ASSIGNMENT:
From the entries below, list each line with "Gaspar".

Page-level text extractions:
##############################

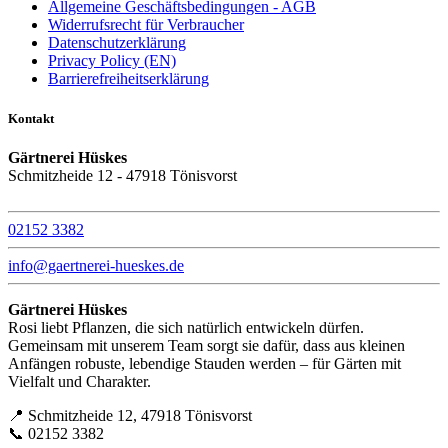
Allgemeine Geschäftsbedingungen - AGB
Widerrufsrecht für Verbraucher
Datenschutzerklärung
Privacy Policy (EN)
Barrierefreiheitserklärung
Kontakt
Gärtnerei Hüskes
Schmitzheide 12 - 47918 Tönisvorst
02152 3382
info@gaertnerei-hueskes.de
Gärtnerei Hüskes
Rosi liebt Pflanzen, die sich natürlich entwickeln dürfen.
Gemeinsam mit unserem Team sorgt sie dafür, dass aus kleinen
Anfängen robuste, lebendige Stauden werden – für Gärten mit
Vielfalt und Charakter.
📍 Schmitzheide 12, 47918 Tönisvorst
📞 02152 3382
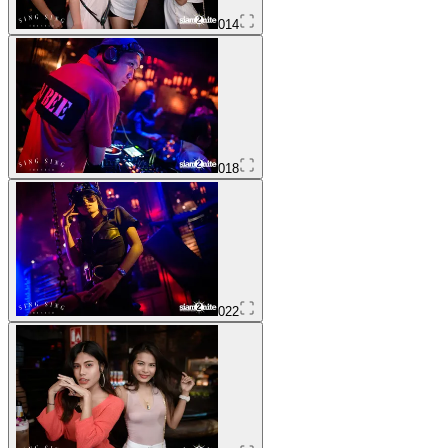
014
018
022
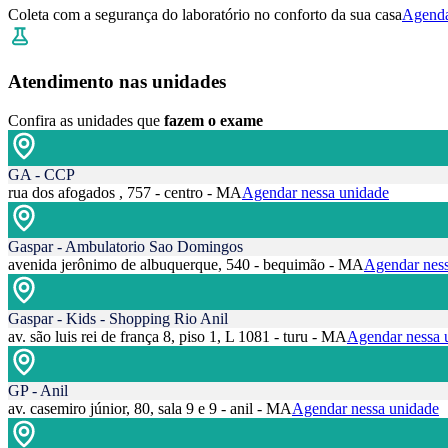
Coleta com a segurança do laboratório no conforto da sua casa
Agenda
Atendimento nas unidades
Confira as unidades que
fazem o exame
GA - CCP
rua dos afogados , 757 - centro - MA
Agendar nessa unidade
Gaspar - Ambulatorio Sao Domingos
avenida jerônimo de albuquerque, 540 - bequimão - MA
Agendar ness
Gaspar - Kids - Shopping Rio Anil
av. são luis rei de frança 8, piso 1, L 1081 - turu - MA
Agendar nessa 
GP - Anil
av. casemiro júnior, 80, sala 9 e 9 - anil - MA
Agendar nessa unidade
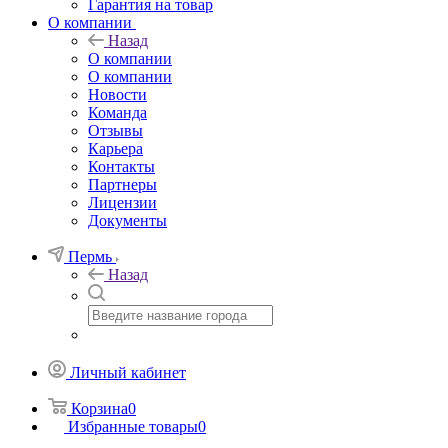
Гарантия на товар
О компании
Назад
О компании
О компании
Новости
Команда
Отзывы
Карьера
Контакты
Партнеры
Лицензии
Документы
Пермь
Назад
Личный кабинет
Корзина
0
Избранные товары
0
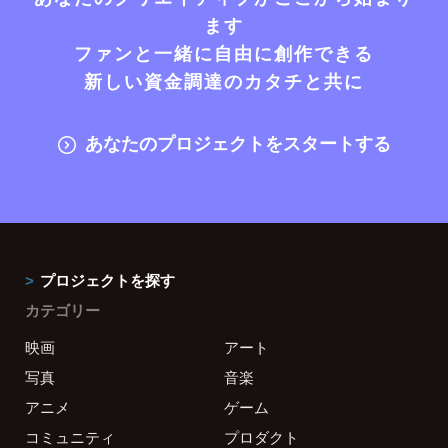
ます
ファンと一緒に自由に創作できる
新しい資金調達のカタチと共に
あなたのプロジェクトをスタートする
プロジェクトを探す
カテゴリー
映画
アート
写真
音楽
アニメ
ゲーム
コミュニティ
プロダクト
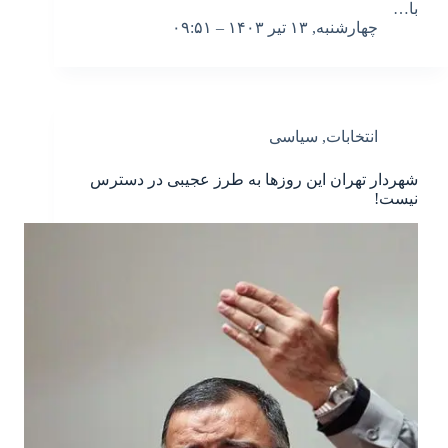
با…
چهارشنبه, ۱۳ تیر ۱۴۰۳ – ۰۹:۵۱
انتخابات
,
سیاسی
شهردار تهران این روزها به طرز عجیبی در دسترس
نیست!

##############################

ANSWER SPACE:
Gaspar - Ambulatorio Sao Domingos
Gaspar - Kids - Shopping Rio Anil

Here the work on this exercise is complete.